Work required: Print every line below exactly as written, but leave the pictures behind.

- - -

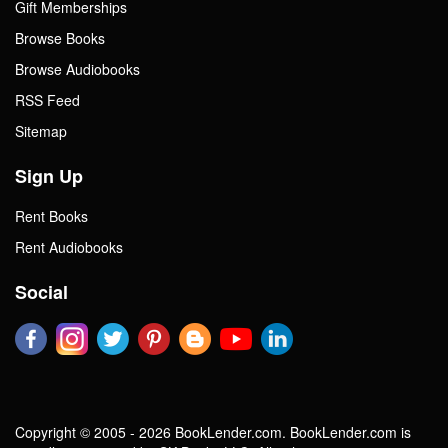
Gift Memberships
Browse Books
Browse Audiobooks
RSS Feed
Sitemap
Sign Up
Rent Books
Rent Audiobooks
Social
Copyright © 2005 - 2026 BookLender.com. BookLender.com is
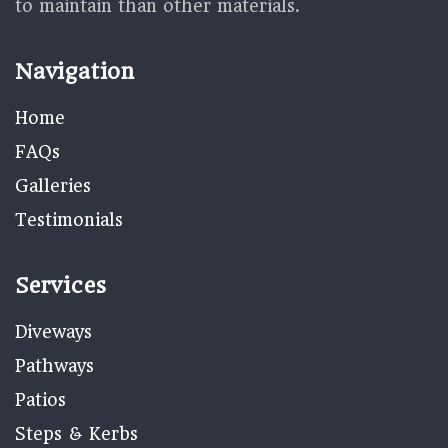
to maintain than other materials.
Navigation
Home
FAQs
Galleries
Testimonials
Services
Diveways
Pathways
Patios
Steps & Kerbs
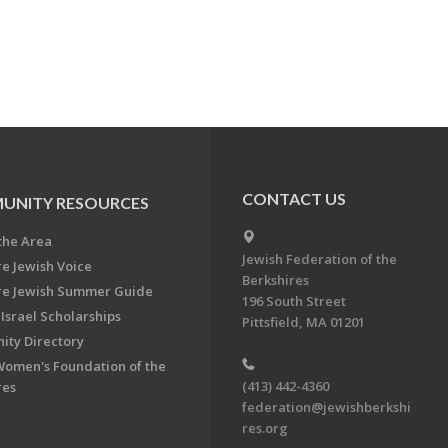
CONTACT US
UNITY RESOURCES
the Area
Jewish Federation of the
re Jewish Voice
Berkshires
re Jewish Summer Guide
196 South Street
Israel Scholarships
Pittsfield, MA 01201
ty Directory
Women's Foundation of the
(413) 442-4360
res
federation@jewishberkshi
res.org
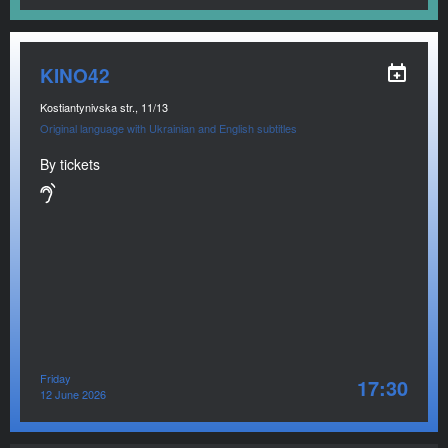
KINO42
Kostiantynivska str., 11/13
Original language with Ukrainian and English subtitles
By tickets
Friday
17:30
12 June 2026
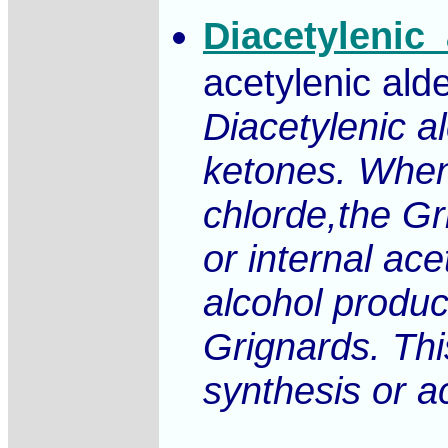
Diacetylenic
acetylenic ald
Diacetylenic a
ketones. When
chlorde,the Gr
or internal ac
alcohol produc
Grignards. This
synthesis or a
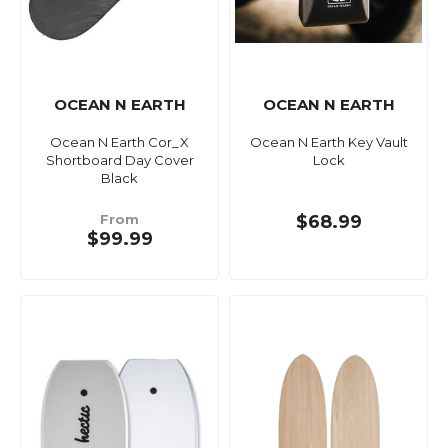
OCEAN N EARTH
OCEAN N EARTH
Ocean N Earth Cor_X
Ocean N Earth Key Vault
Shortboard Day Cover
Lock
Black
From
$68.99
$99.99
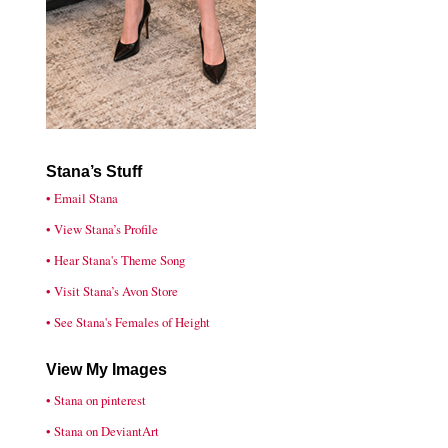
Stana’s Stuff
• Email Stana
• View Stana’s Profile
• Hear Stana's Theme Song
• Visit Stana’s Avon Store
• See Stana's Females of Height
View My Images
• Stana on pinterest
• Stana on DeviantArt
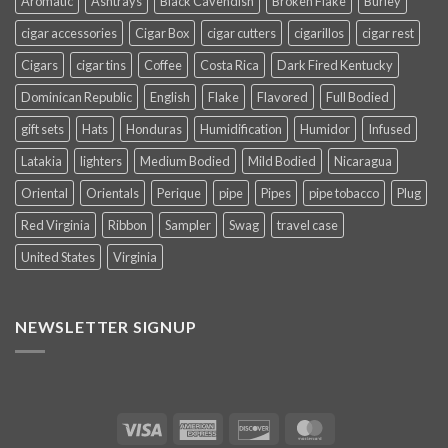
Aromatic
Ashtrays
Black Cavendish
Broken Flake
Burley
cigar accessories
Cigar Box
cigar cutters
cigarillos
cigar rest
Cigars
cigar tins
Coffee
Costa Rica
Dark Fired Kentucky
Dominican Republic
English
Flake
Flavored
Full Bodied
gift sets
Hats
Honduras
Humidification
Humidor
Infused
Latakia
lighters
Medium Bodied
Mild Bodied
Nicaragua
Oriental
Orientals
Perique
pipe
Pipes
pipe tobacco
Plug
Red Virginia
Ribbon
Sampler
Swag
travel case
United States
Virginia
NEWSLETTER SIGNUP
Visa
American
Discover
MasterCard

- - -

Reply:
Gift Memberships
Browse Books
Browse Audiobooks
RSS Feed
Sitemap
Sign Up
Rent Books
Rent Audiobooks
Social
Copyright © 2005 - 2026 BookLender.com. BookLender.com is
to maintain than other materials.
Navigation
Home
FAQs
Galleries
Testimonials
Services
Diveways
Pathways
Patios
Steps & Kerbs
CONTACT US
UNITY RESOURCES
the Area
Jewish Federation of the
re Jewish Voice
Berkshires
re Jewish Summer Guide
196 South Street
Israel Scholarships
Pittsfield, MA 01201
ty Directory
Women's Foundation of the
(413) 442-4360
res
federation@jewishberkshi
res.org
KINO42
Kostiantynivska str., 11/13
Original language with Ukrainian and English subtitles
By tickets
Friday
17:30
12 June 2026
Diacetylenic
acetylenic ald
Diacetylenic a
ketones. When
chlorde,the Gr
or internal ac
alcohol produc
Grignards. This
synthesis or a
OCEAN N EARTH
OCEAN N EARTH
Ocean N Earth Cor_X
Ocean N Earth Key Vault
Shortboard Day Cover
Lock
Black
From
$68.99
$99.99
Stana’s Stuff
• Email Stana
• View Stana’s Profile
• Hear Stana's Theme Song
• Visit Stana’s Avon Store
• See Stana's Females of Height
View My Images
• Stana on pinterest
• Stana on DeviantArt
Aromatic
Ashtrays
Black Cavendish
Broken Flake
Burley
cigar accessories
Cigar Box
cigar cutters
cigarillos
cigar rest
Cigars
cigar tins
Coffee
Costa Rica
Dark Fired Kentucky
Dominican Republic
English
Flake
Flavored
Full Bodied
gift sets
Hats
Honduras
Humidification
Humidor
Infused
Latakia
lighters
Medium Bodied
Mild Bodied
Nicaragua
Oriental
Orientals
Perique
pipe
Pipes
pipe tobacco
Plug
Red Virginia
Ribbon
Sampler
Swag
travel case
United States
Virginia
NEWSLETTER SIGNUP
Visa
American
Discover
MasterCard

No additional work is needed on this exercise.